“A successful screening program consists of education, evaluation and adjustment and it is about the whole chain, equipment and professionals,” commented Prof. Ruud Pijnappel. “Evaluation can be very helpful for this purpose. If you can be helped by artificial intelligence and then you can educate to the point which they need it, it can be very beneficial and support what we are doing.”
In examining the technologist perspective, the panelists emphasized that minimizing the patient anxiety and discomfort caused when repeat exams are needed due to poor image quality should be a top priority. Furthermore, procuring high quality images the first time will minimize radiation exposure from a second exam when needed due to poor image quality and breast positioning. Their performance in these and many other areas are essential to compliance with the MQSA audit requirements.
From the radiologist’s perspective, breast positioning is essential to their ability to detect malignancies, as they can only assess the areas of the breast that are imaged and therefore could be at risk of overlooking cancers. As they rely on technologists to procure high-quality images, they must work together to address potential issues and areas for improvement whenever they are identified as part of training and quality initiatives. Panelists discussed the need for and effectiveness of training, teamwork and open communication to ensuring that optimal breast positioning is a continual, shared focus.

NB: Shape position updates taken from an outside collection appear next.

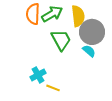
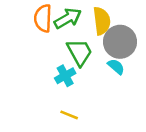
cyan cross: (38, 75) -> (65, 76), moved

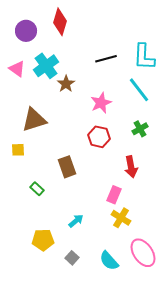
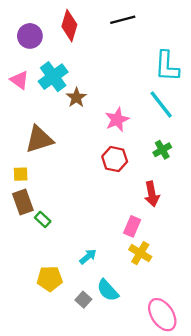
black line: (106, 59) -> (123, 20), moved
brown rectangle: (67, 167) -> (23, 202), moved
pink ellipse: (143, 253) -> (162, 315), moved
cyan semicircle: (109, 261) -> (108, 290), moved

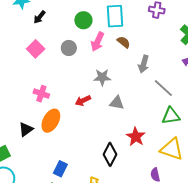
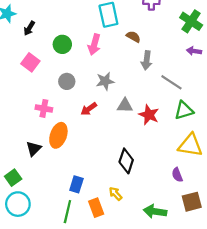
green circle: (83, 20) -> (62, 44), moved
brown semicircle: (124, 42) -> (133, 37), moved
gray circle: (69, 48) -> (67, 81), moved
red star: (136, 137) -> (149, 115), moved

“What we're trying to create is not a blame and shame culture, but an improvement culture,” added Prof. Pijnappel. “We learn from our technicians and they learn from us, but they also learn from each other. The interactive part of the process is very, very important and brings you to a higher level.”
The panel also addressed the growing potential and evidence for AI to enhance the quality of mammography imaging. New AI-powered quality assurance tools can provide new ways of achieving optimal breast positioning and image quality. Certain solutions work by retrospectively reading mammography images and provide a detailed technical assessment of breast positioning and image quality. These outputs can then be used to drive training and continuous performance improvement for mammography technologists. They also can support screening services to comply with and prepare for external audits - thereby reducing costs and simplifying recurring requirements.